‘Consumption boom need to boost China’s economic recovery’
The Chinese government should increase household incomes and improve the country’s social security system in order to boost consumption, a former senior research figure has said.
Zheng Xinli, former deputy director of the Communist Party’s Central Policy Research Office, added that the authorities should not impose restrictions on the purchase of big-ticket items like houses and cars. “The market conditions of products like homes and cars have a greater impact on economic stability,” he said.
Writing for the Study Times, Zheng said: “We need to improve management of production and sales channels, not impose administrative restrictions hastily, and create a favourable policy environment for sustainable growth of the real estate and automobile industries.”
The article was published ahead of the forthcoming meeting of the party’s Central Committee, scheduled for July. It is expected that economic reform will be high on the agenda, to tackle tightening factory output, property purchases and consumer spending.
In May, Beijing announced measures to help stabilise its property market, including an injection of 300 billion yuan (£34 billion) to help clear excess stock. However, the government’s rescue package has yet to make an impact as new home prices saw a further decline in May, the steepest drop in nearly 10 years, the researcher said.

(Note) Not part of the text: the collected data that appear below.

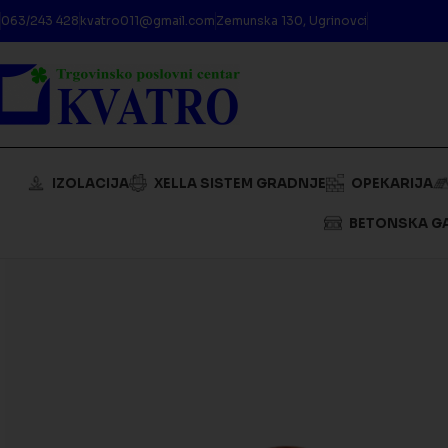
063/243 428
kvatro011@gmail.com
Zemunska 130, Ugrinovci
IZOLACIJA
XELLA SISTEM GRADNJE
OPEKARIJA
BETONSKA G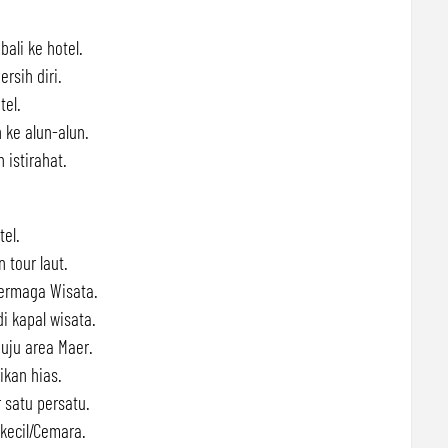
ali ke hotel.
ersih diri.
tel.
 ke alun-alun.
 istirahat.
tel.
 tour laut.
ermaga Wisata.
di kapal wisata.
nuju area Maer.
ikan hias.
 satu persatu.
kecil/Cemara.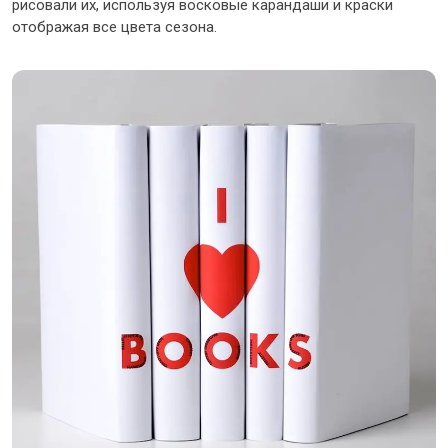
рисовали их, используя восковые карандаши и краски
отображая все цвета сезона.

Zheng also called for an expansion of service sectors including education, tourism, culture, law and sports, saying all carry “huge potential” to serve as new drivers for growth.
The China Retail Performance Index, a barometer of retail sector sentiment, stood at a 12-month high of 50.4% in April, reflecting assurances made by central government that it would expand domestic demand and support the wider economy.
All levels of education should be improved to develop “new productive forces”, Zheng said in his Study Times article. To address the current shortage of skilled personnel and high rates of unemployment among college graduates, China should step up vocational education, increase salaries and offer opportunities for upward mobility among skilled workers, he said.
The Chinese government is already looking to create more job opportunities for the country’s graduates in a wide arrange of sectors.
Earlier this month, the Ministry of Human Resources and Social Security said Beijing is expected to create more job opportunities for almost 12 million graduates who are at the start of their careers.
Nineteen new professions, including roles such as e-commerce live-streamers and intelligent connected vehicle testers, are on the horizon, according to a recent plan published by the Ministry. It said these new professions and types of work are an indication of the demand for talent and the shortage of labour.
Zheng further recommended the setting up of ‘super strong’ technology research teams and enterprises with the capacity for innovation, using taxation and finance policy to support investment in hi-tech research and development.
‘Little giants’ rewarded for their innovation
Around 1,000 specialist and innovative small and medium-sized enterprises are to receive government rewards and subsidies in 2024 from a dedicated fund, to support them in facilitating high-quality development, the Ministry of Finance and the Ministry of Industry and Information Technology announced in a joint statement.
The fund will be divided into three, and will be used to mainly support the high-quality development of those national-level enterprises in key areas during the 2024 to 2026 period, with around 1,000 enterprises expected to be covered in 2024. This will be expanded to another tranche of enterprises in 2025 and 2026.
The rewards and subsidies are aimed to encourage the enterprises in key areas to increase investment in innovation. Funds will be dedicated to management diagnosis, talent training and quality inspections for those enterprises.
These innovation-driven small and medium-sized enterprises, which own core technologies in a niche market and show great market potential, are known as ‘little giants’.